* **Required action**: This task calls for the lines below starting at the one containing "Built for More" and ending at the one containing "Fulbe Africa Gambia", repeated exactly with both ends kept and pictures left out.

▬▬▬▬▬▬▬▬▬▬

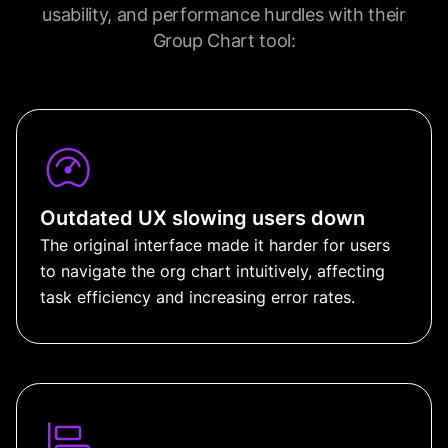
usability, and performance hurdles with their
Group Chart tool:
Outdated UX slowing users down
The original interface made it harder for users
to navigate the org chart intuitively, affecting
task efficiency and increasing error rates.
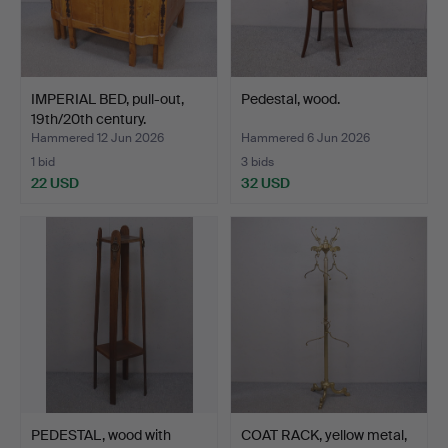
IMPERIAL BED, pull-out,
Pedestal, wood.
19th/20th century.
Hammered 12 Jun 2026
Hammered 6 Jun 2026
1 bid
3 bids
22 USD
32 USD
PEDESTAL, wood with
COAT RACK, yellow metal,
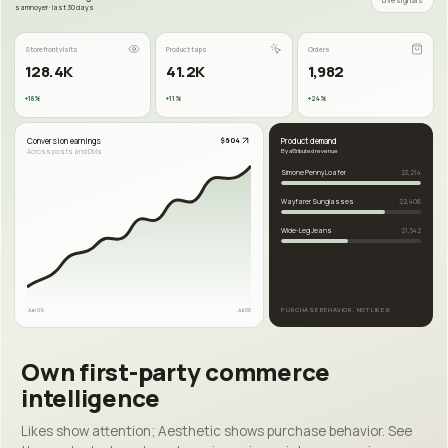
Live signals
samnoyer · last 30 days
Storefront visits
Product taps
Orders
128.4K
41.2K
1,982
+18%
+11%
+24%
Conversion earnings
Product demand
$604
Across posts and DMs
By attributed revenue
Simone Penny Loafer
$3,214
Wayfarer Sunglasses
$2,406
Wide-Leg Jeans
$1,542
Jun 09
Jul 08
PURCHASE BEHAVIOR, NOT LIKES
Own first-party commerce
intelligence
Likes show attention; Aesthetic shows purchase behavior. See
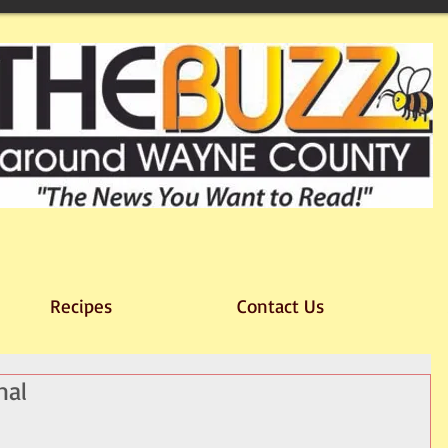
Recipes
Contact Us
nal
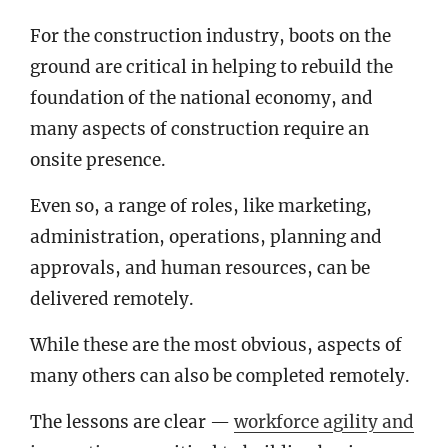
For the construction industry, boots on the
ground are critical in helping to rebuild the
foundation of the national economy, and
many aspects of construction require an
onsite presence.
Even so, a range of roles, like marketing,
administration, operations, planning and
approvals, and human resources, can be
delivered remotely.
While these are the most obvious, aspects of
many others can also be completed remotely.
The lessons are clear —
workforce agility and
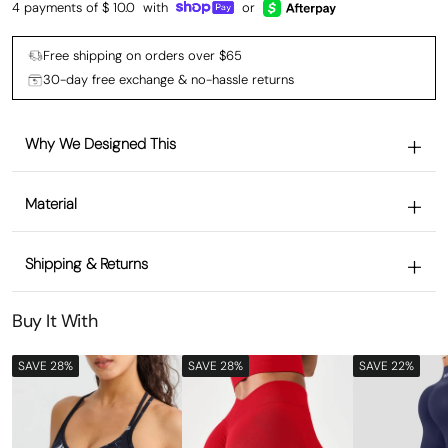
4 payments of $
10.0
with
or
Free shipping on orders over $65
30-day free exchange & no-hassle returns
Why We Designed This
Material
Shipping & Returns
Buy It With
SAVE 28%
SAVE 28%
SAVE 22%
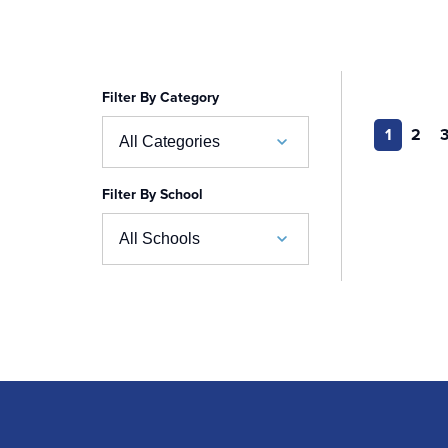
Filter By Category
1
2
All Categories
Filter By School
Academic Calendar
All Schools
Accelerated BSN
School of Business
Admissions
Auerbach School of Occupational Therapy
Admissions Special Events
Naslund-Mann Graduate School of Writing
Alumni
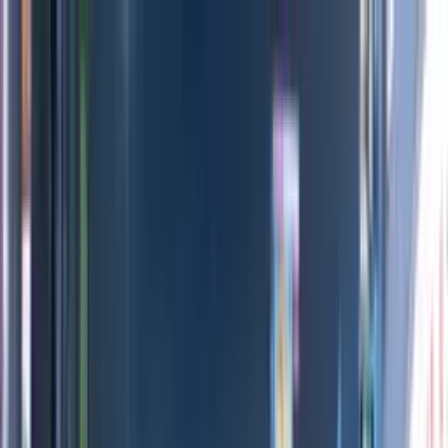
Directors
Directors
Editions
Editions
Practice
Practice
Contact
Contact
INEOS Grenadier
'
Built for More
'
MIKE+JIM
Previous
Next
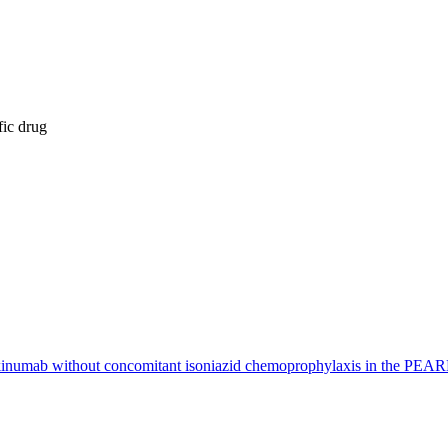
fic drug
ustekinumab without concomitant isoniazid chemoprophylaxis in the PEARL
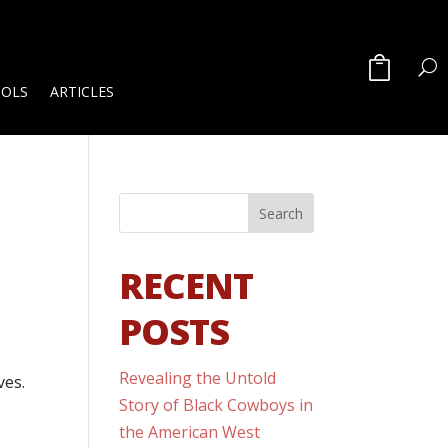
OOLS
ARTICLES
RECENT
POSTS
Revealing the Untold
ves.
Story of Black Cowboys in
the American West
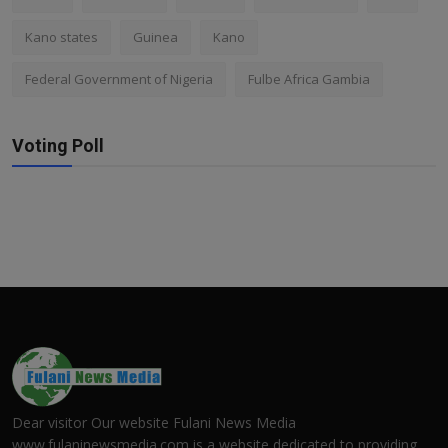
Kano states
Guinea
Kano
Federal Government of Nigeria
Fulbe Africa Gambia
Voting Poll
Dear visitor Our website Fulani News Media
www.fulaninewsmedia.com is a website dedicated to providing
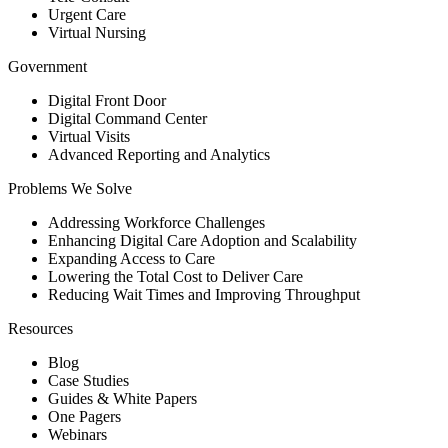
Urgent Care
Virtual Nursing
Government
Digital Front Door
Digital Command Center
Virtual Visits
Advanced Reporting and Analytics
Problems We Solve
Addressing Workforce Challenges
Enhancing Digital Care Adoption and Scalability
Expanding Access to Care
Lowering the Total Cost to Deliver Care
Reducing Wait Times and Improving Throughput
Resources
Blog
Case Studies
Guides & White Papers
One Pagers
Webinars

▬▬▬▬▬▬▬▬▬▬

* **Exercise output**:
Built for More
'
MIKE+JIM
Previous
Next
fic drug
ustekinumab without concomitant isoniazid chemoprophylaxis in the PEARL
OOLS
ARTICLES
RECENT
POSTS
Revealing the Untold
ves.
Story of Black Cowboys in
the American West
Kano states
Guinea
Kano
Federal Government of Nigeria
Fulbe Africa Gambia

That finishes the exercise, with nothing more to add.